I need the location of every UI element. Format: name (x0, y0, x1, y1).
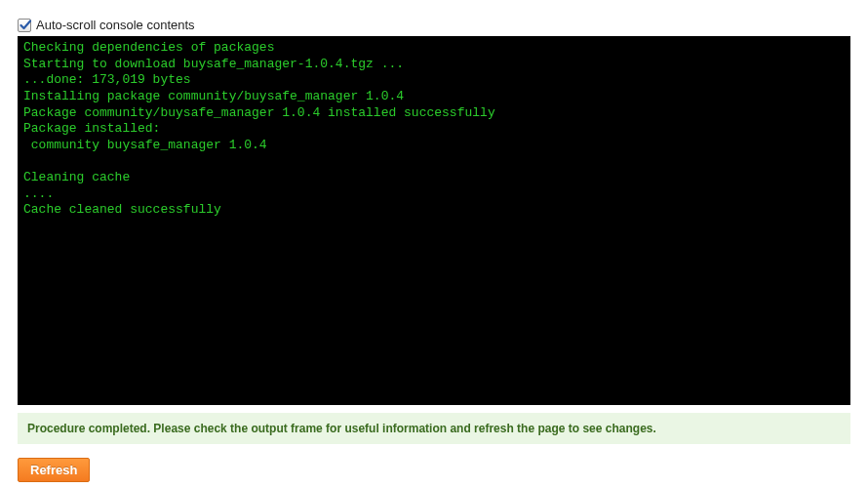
auto-scroll-label: Auto-scroll console contents (36, 18, 195, 32)
status-message: Procedure completed. Please check the ou… (27, 422, 656, 435)
refresh-button[interactable]: Refresh (18, 458, 90, 482)
auto-scroll-row: Auto-scroll console contents (18, 18, 850, 32)
console-output: Checking dependencies of packages Starti… (18, 36, 850, 405)
status-bar: Procedure completed. Please check the ou… (18, 413, 850, 444)
checkmark-icon (19, 19, 32, 32)
auto-scroll-checkbox[interactable] (18, 19, 31, 32)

--- Task ---
Your output should be the records above, duplicated exactly and picture-free.

--- Answer to the problem ---
I need the location of every UI element. Format: name (x0, y0, x1, y1).
auto-scroll-label: Auto-scroll console contents (36, 18, 195, 32)
status-message: Procedure completed. Please check the ou… (27, 422, 656, 435)
refresh-button[interactable]: Refresh (18, 458, 90, 482)
auto-scroll-row: Auto-scroll console contents (18, 18, 850, 32)
console-output: Checking dependencies of packages Starti… (18, 36, 850, 405)
status-bar: Procedure completed. Please check the ou… (18, 413, 850, 444)
checkmark-icon (19, 19, 32, 32)
auto-scroll-checkbox[interactable] (18, 19, 31, 32)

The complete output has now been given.